All lines in the data below carrying the string "Mahajanga" are to be located and copied.
########
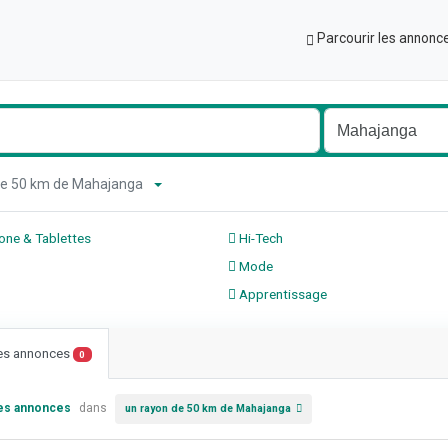
Parcourir les annonc
 de 50 km de Mahajanga
ne & Tablettes
Hi-Tech
Mode
Apprentissage
les annonces
0
les annonces
dans
un rayon de 50 km de Mahajanga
########
» **REPLY TO THE TASK**:
 de 50 km de Mahajanga
un rayon de 50 km de Mahajanga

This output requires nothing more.